29 April 2024
The Financial Times has agreed a deal with OpenAI to license content for LLM models, addressing copyright concerns. But does this present data protection issues?
According to the OpenAI website: “The Financial Times today announced a strategic partnership and licensing agreement with OpenAI, a leader in artificial intelligence research and deployment, to enhance ChatGPT with attributed content, help improve its models’ usefulness by incorporating FT journalism, and collaborate on developing new AI products and features for FT readers.”
The full details of the deal have not been disclosed, but at first glance there seems to be a difference between working to “enhance ChatGPT with attributed content” and to “help improve its models’ usefulness by incorporating FT journalism.”
Although aimed at addressing copyright concerns, the data protection issues underlying these two aspects may be quite different, because the original data processing by the FT is likely to have been conducted for purposes of journalism.

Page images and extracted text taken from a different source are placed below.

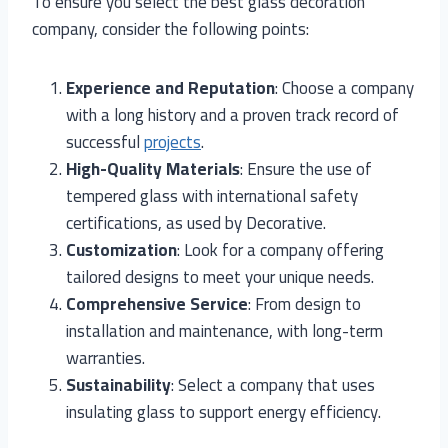
To ensure you select the best glass decoration
company, consider the following points:
Experience and Reputation
: Choose a company
with a long history and a proven track record of
successful
projects
.
High-Quality Materials
: Ensure the use of
tempered glass with international safety
certifications, as used by Decorative.
Customization
: Look for a company offering
tailored designs to meet your unique needs.
Comprehensive Service
: From design to
installation and maintenance, with long-term
warranties.
Sustainability
: Select a company that uses
insulating glass to support energy efficiency.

Journalism is treated differently to other processing in DP law, to balance freedom of expression and the right to privacy.
🔹 "Enhanc[ing] ChatGPT with attributed content" suggests that ChatGPT may present FT content in a manner similar to a search engine. If this is the case, then the approach taken by courts in search engine cases like Google Spain may apply.
🔹 Helping to “improve the models’ usefulness by incorporating FT journalism” suggests that FT content might be used to train LLMs more generally, treating FT content like any other training data.
If this is the case, then data collected for journalistic purposes might be used to adapt the connections a model makes between tokens to produce outputs, contributing to what the model “knows” about how to connect words for outputs that may identify individuals. In other words, journalism may be used to influence the standard response ChatGPT gives to prompts asking about individuals, presenting the results as 'fact.'
The details of the deal are not public, so this is speculation. However, reading between the lines of the announcement (and thinking about how LLMs work) there could be data protection issues in allowing personal data originally processed for journalistic purposes to be re-purposed for training LLMs. In a commercial deal, these issues could affect the original controller (the FT) as well as the LLM provider (OpenAI).
Will OpenAI guarantee that every output generated by a model trained on FT data will attribute the FT as one of its sources? This would be a radical change in how LLMs work. If not, journalism may be presented as ‘fact’ in ChatGPT outputs: not necessarily problematic, but not processing for the journalistic purposes for which the data was originally collected.
With a number of such agreements being reached with AI providers like OpenAI, more data protection questions are likely to be asked by individuals, civil society and regulators.